An attack by 1/7th Queen’s on Hill 101 and the Points 94 and 92 ridge after dark was contemplated, and 2nd Buffs was placed under command of 131 Brigade to take over the eastern side of the depression. Owing to the difficulty of securing a suitable start line and other administrative problems, this was postponed until 3.00am. However, by then the general alertness of the enemy finally caused the attack to be abandoned. It was decided instead to stabilise the positions gained on the north and east sides of the Deir El Munassib during the 1st October. 1/5th Queen’s was withdrawn into reserve to the area of Cairn 88, northeast of The Pimples, and that evening 2nd Buffs reverted to command 132 Brigade. The Scots Greys returned to 7th Armoured Division during the night of the 1st/2nd October. That same night a new minefield was laid by the 11th Field Company RE from the south-eastern end of the depression southwards and then eastwards, where it joined with the existing Nuts minefield.

On the night of the 3rd/4th October 131 Brigade was relieved by 132 Brigade, and went back to the ‘Hog’s Back’ position.

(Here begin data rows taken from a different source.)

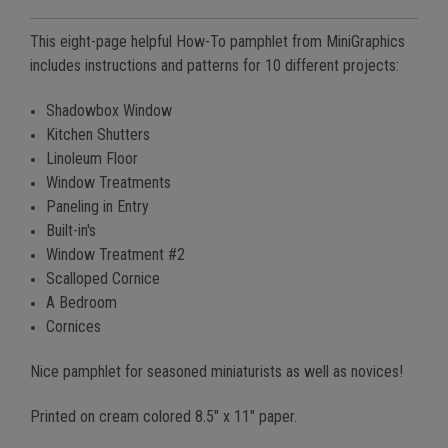
This eight-page helpful How-To pamphlet from MiniGraphics
includes instructions and patterns for 10 different projects:
Shadowbox Window
Kitchen Shutters
Linoleum Floor
Window Treatments
Paneling in Entry
Built-in's
Window Treatment #2
Scalloped Cornice
A Bedroom
Cornices
Nice pamphlet for seasoned miniaturists as well as novices!
Printed on cream colored 8.5" x 11" paper.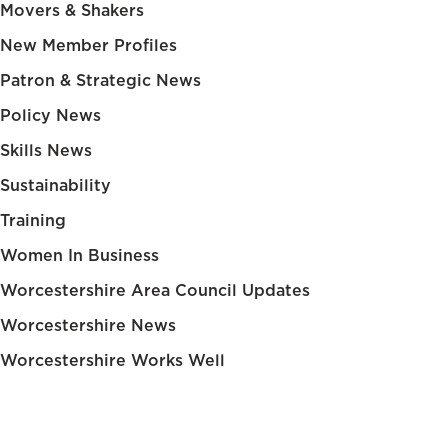
Movers & Shakers
New Member Profiles
Patron & Strategic News
Policy News
Skills News
Sustainability
Training
Women In Business
Worcestershire Area Council Updates
Worcestershire News
Worcestershire Works Well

Total casualties during Operation Braganza had been 12 officers and 260 men of the 1/5th Queen’s; and 4 officers and 52 men of 1/6th Queen’s, which included Major J.R. Priestley, OC Headquarter Company, who was killed by a mine almost at the end of the operation.

Operation Braganza had met with only limited success, but it certainly served a good purpose in attracting the attention of the enemy towards the south and away from the future scene of the Eighth Army’s main attack. Munassib was a much tougher proposition than had been anticipated, with the Folgore parachute troops proving themselves to be well trained and reliable, almost to be compared with the German formations. Munassib was unsuccessfully attacked again during the main battle, and was only occupied when the enemy finally withdrew along the whole front.